Patchwork [8,of,9,"] discovery: cache the children mapping used during each discovery

login
register
mail settings
Submitter Pierre-Yves David
Date March 5, 2019, 5:39 p.m.
Message ID <6127533daac7b331ba98.1551807559@nodosa.octopoid.net>
Download mbox | patch
Permalink /patch/39085/
State Accepted
Headers show

Comments

Pierre-Yves David - March 5, 2019, 5:39 p.m.
# HG changeset patch
# User Pierre-Yves David <pierre-yves.david@octobus.net>
# Date 1551314900 -3600
#      Thu Feb 28 01:48:20 2019 +0100
# Node ID 6127533daac7b331ba980d70040d55ee938ce106
# Parent  fe57cbd053432d10bccd3955072a4c6c581e3355
# EXP-Topic discovery-speedup
# Available At https://bitbucket.org/octobus/mercurial-devel/
#              hg pull https://bitbucket.org/octobus/mercurial-devel/ -r 6127533daac7
discovery: cache the children mapping used during each discovery

During discovery, the `undecided` set keep shrinking. Therefore, the map
computed for an iteration N will be valid for iteration N+1. Instead of
computing the same data over and over we cache it the first time.

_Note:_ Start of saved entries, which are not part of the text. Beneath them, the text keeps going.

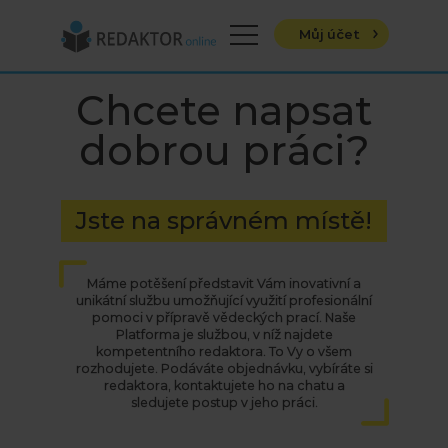
Menu
Můj účet
Chcete napsat
dobrou práci?
Jste na správném místě!
Máme potěšení představit Vám inovativní a
unikátní službu umožňující využití profesionální
pomoci v přípravě vědeckých prací. Naše
Platforma je službou, v níž najdete
kompetentního redaktora. To Vy o všem
rozhodujete. Podáváte objednávku, vybíráte si
redaktora, kontaktujete ho na chatu a
sledujete postup v jeho práci.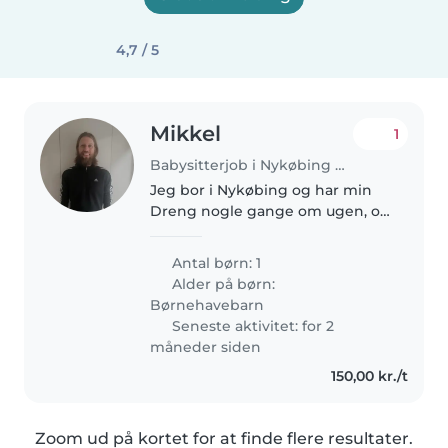
4,7 / 5
Mikkel
1
Babysitterjob i Nykøbing Mors
Jeg bor i Nykøbing og har min
Dreng nogle gange om ugen, og
ellers bor han ved hans mor. Jeg
tror det vil være mere attraktivt
Antal børn: 1
for ham at komme, hvis han
Alder på børn:
nogle gange havde en anden..
Børnehavebarn
Seneste aktivitet: for 2
måneder siden
150,00 kr./t
Zoom ud på kortet for at finde flere resultater.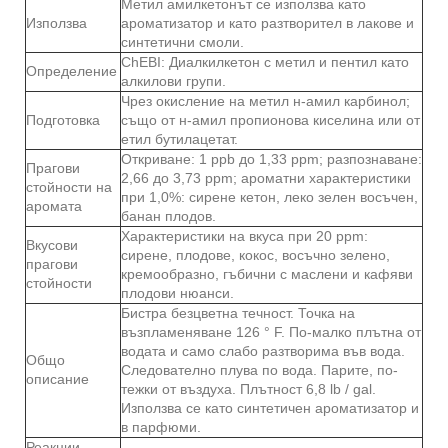
Метил амилкетонът се използва като
Използва
ароматизатор и като разтворител в лакове и
синтетични смоли.
ChEBI: Диалкилкетон с метил и пентил като
Определение
алкилови групи.
Чрез окисление на метил н-амил карбинол;
Подготовка
също от н-амил пропионова киселина или от
етил бутилацетат.
Откриване: 1 ppb до 1,33 ppm; разпознаване:
Прагови
2,66 до 3,73 ppm; ароматни характеристики
стойности на
при 1,0%: сирене кетон, леко зелен восъчен,
аромата
банан плодов.
Характеристики на вкуса при 20 ppm:
Вкусови
сирене, плодове, кокос, восъчно зелено,
прагови
кремообразно, гъбични с маслени и кафяви
стойности
плодови нюанси.
Бистра безцветна течност. Точка на
възпламеняване 126 ° F. По-малко плътна от
водата и само слабо разтворима във вода.
Общо
Следователно плува по вода. Парите, по-
описание
тежки от въздуха. Плътност 6,8 lb / gal.
Използва се като синтетичен ароматизатор и
в парфюми.
Реакции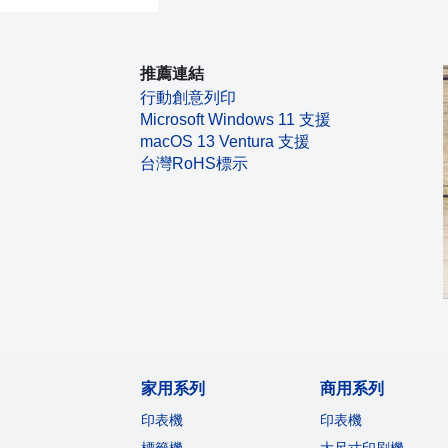
推薦連結
行動創意列印
Microsoft Windows 11 支援
macOS 13 Ventura 支援
台灣RoHS標示
家用系列
商用系列
印表機
印表機
標籤機
大尺寸印刷機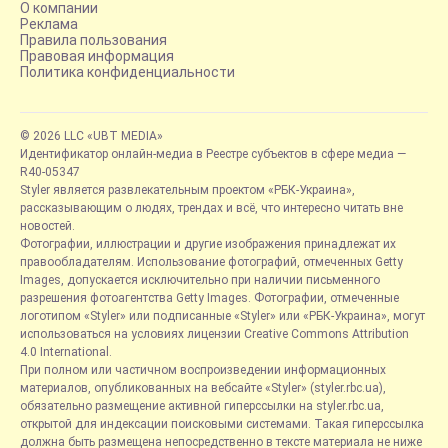
О компании
Реклама
Правила пользования
Правовая информация
Политика конфиденциальности
© 2026 LLC «UBT MEDIA»
Идентификатор онлайн-медиа в Реестре субъектов в сфере медиа —
R40-05347
Styler является развлекательным проектом «РБК-Украина»,
рассказывающим о людях, трендах и всё, что интересно читать вне
новостей.
Фотографии, иллюстрации и другие изображения принадлежат их
правообладателям. Использование фотографий, отмеченных Getty
Images, допускается исключительно при наличии письменного
разрешения фотоагентства Getty Images. Фотографии, отмеченные
логотипом «Styler» или подписанные «Styler» или «РБК-Украина», могут
использоваться на условиях лицензии Creative Commons Attribution
4.0 International.
При полном или частичном воспроизведении информационных
материалов, опубликованных на вебсайте «Styler» (styler.rbc.ua),
обязательно размещение активной гиперссылки на styler.rbc.ua,
открытой для индексации поисковыми системами. Такая гиперссылка
должна быть размещена непосредственно в тексте материала не ниже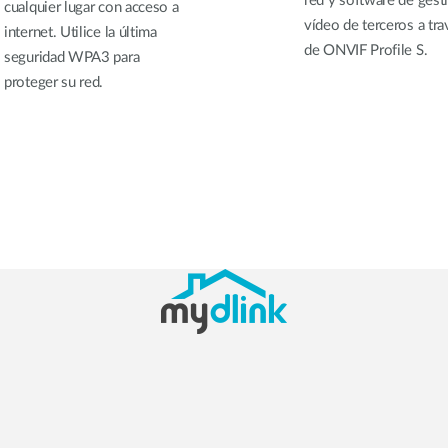
red y software de gest
cualquier lugar con acceso a
vídeo de terceros a tra
internet. Utilice la última
de ONVIF Profile S.
seguridad WPA3 para
proteger su red.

Our private pathological case speed up from about 7.5 seconds to about 6.3
seconds.

(starting from over 70s at the start of the full series)
Yuya Nishihara - March 6, 2019, 8:56 p.m.
On Tue, 05 Mar 2019 18:39:19 +0100, Pierre-Yves David wrote:
> # HG changeset patch
> # User Pierre-Yves David <pierre-yves.david@octobus.net>
> # Date 1551314900 -3600
> #      Thu Feb 28 01:48:20 2019 +0100
> # Node ID 6127533daac7b331ba980d70040d55ee938ce106
> # Parent  fe57cbd053432d10bccd3955072a4c6c581e3355
> # EXP-Topic discovery-speedup
> # Available At https://bitbucket.org/octobus/mercurial-devel/
> #              hg pull https://bitbucket.org/octobus/mercurial-devel/ -r 6127533daac7
> discovery: cache the children mapping used during each discovery
> 
> During discovery, the `undecided` set keep shrinking. Therefore, the map
> computed for an iteration N will be valid for iteration N+1. Instead of
> computing the same data over and over we cache it the first time.

Can you copy this to the function doc or inline-comment?

>      def addcommons(self, commons):
>          """registrer nodes known as common"""
> @@ -173,15 +174,14 @@ class partialdiscovery(object):
>  
>      def _childrengetter(self, revs):
>  
> +        if self._childrenmap is not None:
> +            return self._childrenmap.__getitem__

Without the comment above, this code would look invalid since our cache
strategy ignores the revs argument (or relying on the fact that undecided
set would never grow.)

Patch

diff --git a/mercurial/setdiscovery.py b/mercurial/setdiscovery.py
--- a/mercurial/setdiscovery.py
+++ b/mercurial/setdiscovery.py
@@ -116,6 +116,7 @@  class partialdiscovery(object):
         self._common = repo.changelog.incrementalmissingrevs()
         self._undecided = None
         self.missing = set()
+        self._childrenmap = None
 
     def addcommons(self, commons):
         """registrer nodes known as common"""
@@ -173,15 +174,14 @@  class partialdiscovery(object):
 
     def _childrengetter(self, revs):
 
+        if self._childrenmap is not None:
+            return self._childrenmap.__getitem__
+
         # _updatesample() essentially does interaction over revisions to look
         # up their children. This lookup is expensive and doing it in a loop is
         # quadratic. We precompute the children for all relevant revisions and
         # make the lookup in _updatesample() a simple dict lookup.
-        #
-        # Because this function can be called multiple times during discovery,
-        # we may still perform redundant work and there is room to optimize
-        # this by keeping a persistent cache of children across invocations.
-        children = {}
+        self._childrenmap = children = {}
 
         parentrevs = self._parentsgetter()